Cruise Ship Stories
Sea travel has been my passion since I sailed from Cape Town to Southampton on the magnificent Queen Mary 2. I had been watching Australian billionaire Clive Palmer’s plans to build a replica of the Titanic in China with interest, although the project seems to have ground to a halt, with nothing to show for the trouble beyond a 9.3 metre / 31 foot scale model tested in a 300 meter / 980 foot Hamburg tank. This saddens me because there is nothing quite like retro travel to get me reaching for my wallet.
Three Queens of the Sea
As a child, I travelled quite often from Cape Town to East London in South Africa on Union Castle mail ships serving the Europe / Africa route. Names like Carnarvon, Arundel and Winchester Castle spring to mind. They had been troopships in World War II, and might be museum pieces had air travel not stolen away their markets.
I think the finest ships of all were Cunard’s four funnelled beauties that ruled the oceans in the 19th Century. For me, their lines are far more graceful than the current versions that with due respect look more like shoeboxes with propellers attached and a pointy bit up front. Of course, the previous generation pictured below were not a touch to them when it comes to modern, wall-to-wall luxury.
Cruising Cunard in the 19th Century
The novelist Charles Dickens paid Cunard £20 for a cabin from London to New York in the 1870’s.

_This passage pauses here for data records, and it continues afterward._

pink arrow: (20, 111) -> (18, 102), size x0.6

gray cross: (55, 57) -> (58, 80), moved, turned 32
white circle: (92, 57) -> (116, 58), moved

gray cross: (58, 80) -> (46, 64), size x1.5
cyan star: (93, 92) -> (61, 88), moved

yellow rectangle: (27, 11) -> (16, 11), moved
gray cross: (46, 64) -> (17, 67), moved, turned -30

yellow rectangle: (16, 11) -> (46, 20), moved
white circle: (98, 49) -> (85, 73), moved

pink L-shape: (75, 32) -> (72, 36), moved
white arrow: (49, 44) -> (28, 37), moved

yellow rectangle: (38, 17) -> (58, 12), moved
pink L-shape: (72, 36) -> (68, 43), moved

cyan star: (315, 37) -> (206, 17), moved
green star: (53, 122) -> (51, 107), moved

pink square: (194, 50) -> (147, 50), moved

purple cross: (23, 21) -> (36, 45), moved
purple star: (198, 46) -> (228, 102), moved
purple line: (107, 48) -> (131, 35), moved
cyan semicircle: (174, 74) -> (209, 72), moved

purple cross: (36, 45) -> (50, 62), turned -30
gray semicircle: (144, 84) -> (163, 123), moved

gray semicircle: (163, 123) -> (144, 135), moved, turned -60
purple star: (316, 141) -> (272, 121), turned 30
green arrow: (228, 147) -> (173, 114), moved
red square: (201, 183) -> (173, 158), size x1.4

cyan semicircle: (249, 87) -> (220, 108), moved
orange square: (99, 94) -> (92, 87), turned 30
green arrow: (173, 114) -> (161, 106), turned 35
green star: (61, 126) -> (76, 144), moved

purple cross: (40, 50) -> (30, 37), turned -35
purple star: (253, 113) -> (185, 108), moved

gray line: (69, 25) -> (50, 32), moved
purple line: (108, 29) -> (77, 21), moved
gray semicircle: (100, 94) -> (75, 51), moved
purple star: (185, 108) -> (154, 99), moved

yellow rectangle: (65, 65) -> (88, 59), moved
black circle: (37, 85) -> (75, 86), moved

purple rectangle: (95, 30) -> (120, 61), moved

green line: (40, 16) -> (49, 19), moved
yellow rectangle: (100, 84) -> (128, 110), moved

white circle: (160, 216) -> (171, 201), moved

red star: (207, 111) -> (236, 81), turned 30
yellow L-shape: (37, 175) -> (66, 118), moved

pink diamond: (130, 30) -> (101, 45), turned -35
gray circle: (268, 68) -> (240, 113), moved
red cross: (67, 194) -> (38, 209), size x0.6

The modern equivalent of that is £1,600, and for this he got a basic cabin on a ship that rolled like a drunken seafarer as it took on the Atlantic Ocean. He described the passengers as being in “ecstasies of fear”. An anecdote has it a passenger complained to a ship’s officer that water was coming down the stairs. He replied that he was only worried when the water was coming up the stairs.

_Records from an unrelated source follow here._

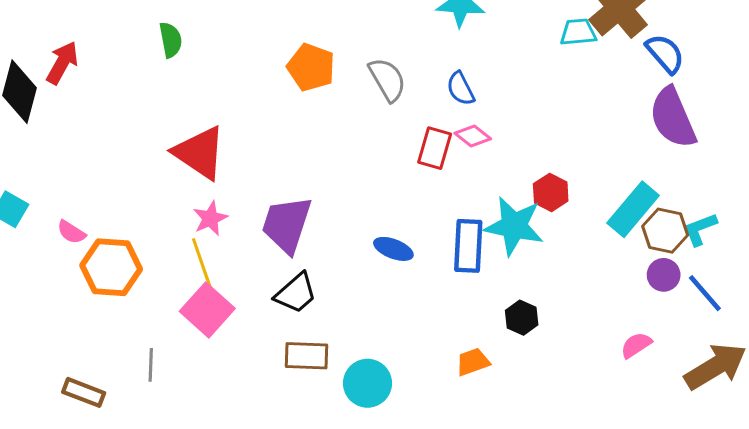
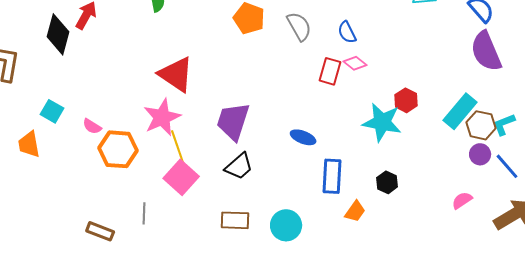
pink star: (210, 218) -> (162, 117), moved, size x1.6
blue rectangle: (468, 246) -> (332, 176), moved
brown rectangle: (306, 356) -> (235, 220), moved
orange trapezoid: (473, 362) -> (355, 211), turned 145

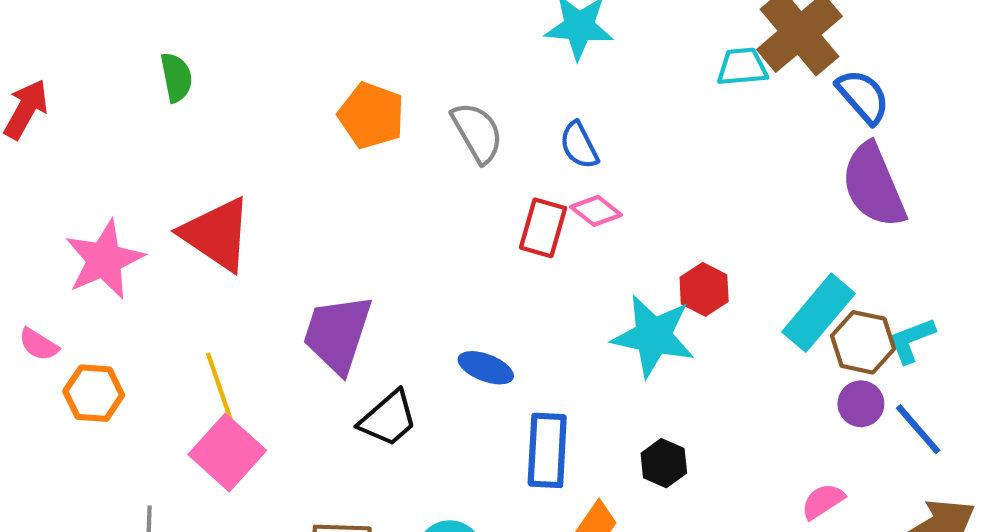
pink star: (162, 117) -> (104, 260), moved
orange hexagon: (118, 149) -> (94, 393), size x0.7
black trapezoid: (239, 166) -> (388, 419), moved

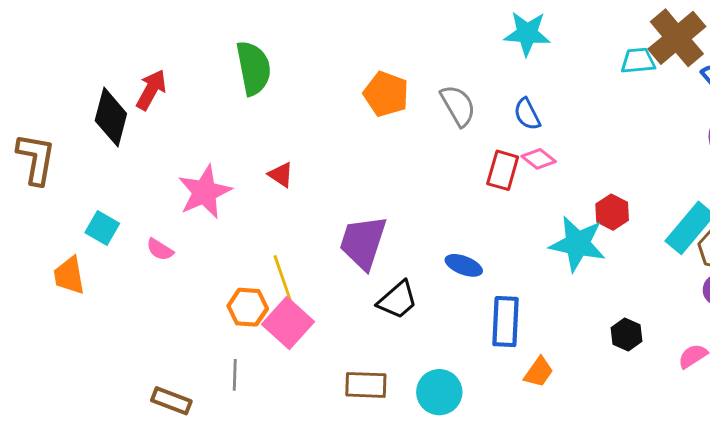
green semicircle: (176, 77) -> (253, 68), size x1.6
red triangle: (217, 234) -> (281, 175), size x0.5
orange hexagon: (94, 393) -> (248, 307), moved
black hexagon: (664, 463) -> (626, 335), moved

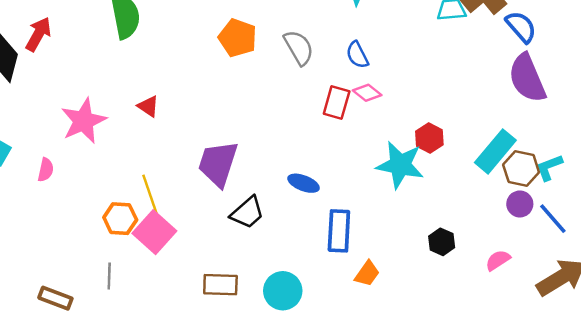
pink semicircle: (160, 250) -> (46, 170), turned -110

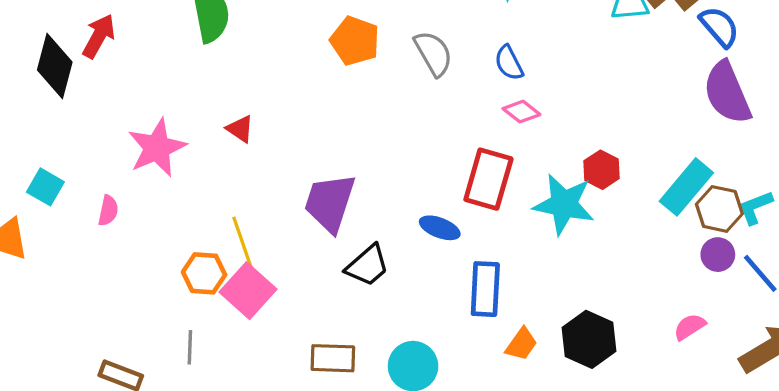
red rectangle: (337, 103) -> (488, 179), moved, size x1.4
black hexagon: (442, 242) -> (589, 339), moved, size x1.6

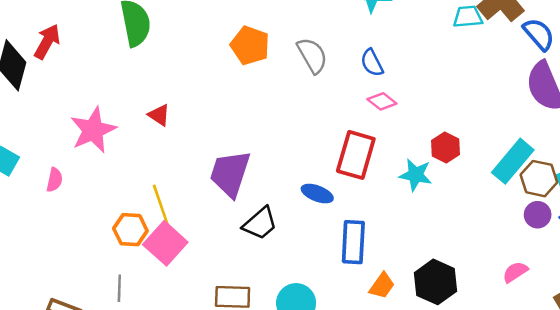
cyan star: (564, 204) -> (416, 175), size x0.7

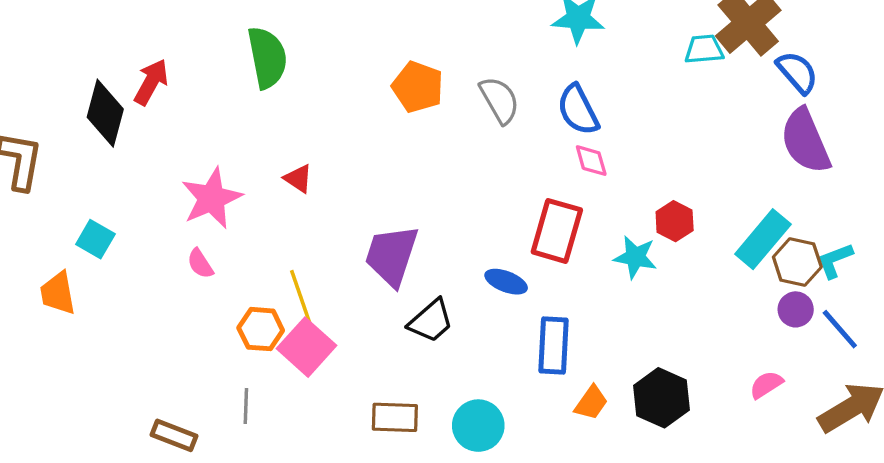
blue semicircle: (372, 63) -> (578, 110), size x1.4
pink diamond: (382, 101) -> (591, 161), turned 36
pink semicircle: (55, 180) -> (200, 264), moved, turned 135

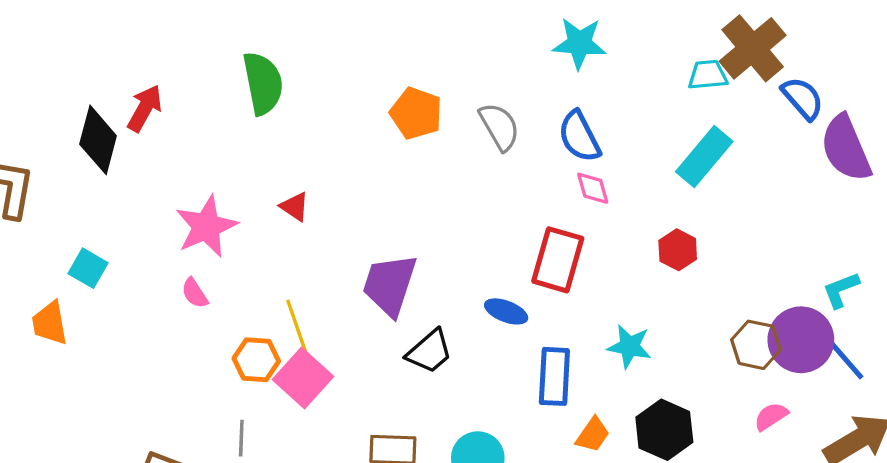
purple semicircle: (805, 141) -> (846, 148), moved
cyan rectangle: (763, 239) -> (704, 157), moved
cyan star: (635, 257) -> (629, 346), moved
brown hexagon: (797, 262) -> (756, 345), moved
purple circle: (796, 309) -> (801, 340), size x1.8

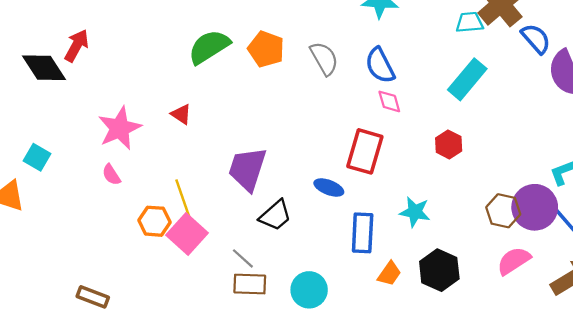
green semicircle: (263, 83) -> (209, 47), moved, turned -111
black diamond: (98, 140) -> (44, 68), turned -48
pink semicircle: (771, 416) -> (514, 261), size x1.4
gray line: (241, 438) -> (243, 258), moved, turned -50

The 21st Century Cunard Difference
A balcony stateroom from Southampton to New York on Queen Mary 2 retails for £1,779 per person, or £3,558 for the cabin. This is twice the price that Dickens paid, but I will warrant the comfort of travelling in a 5 Star Hotel justifies it. From time to time the company offers specials that work out cheaper than Dickens paid and you can hire a car when you arrive. So, despite my reservations I hope to dickens I can afford another Cunard cruise, and that the current three sail on forever, or for at least as long as I am alive.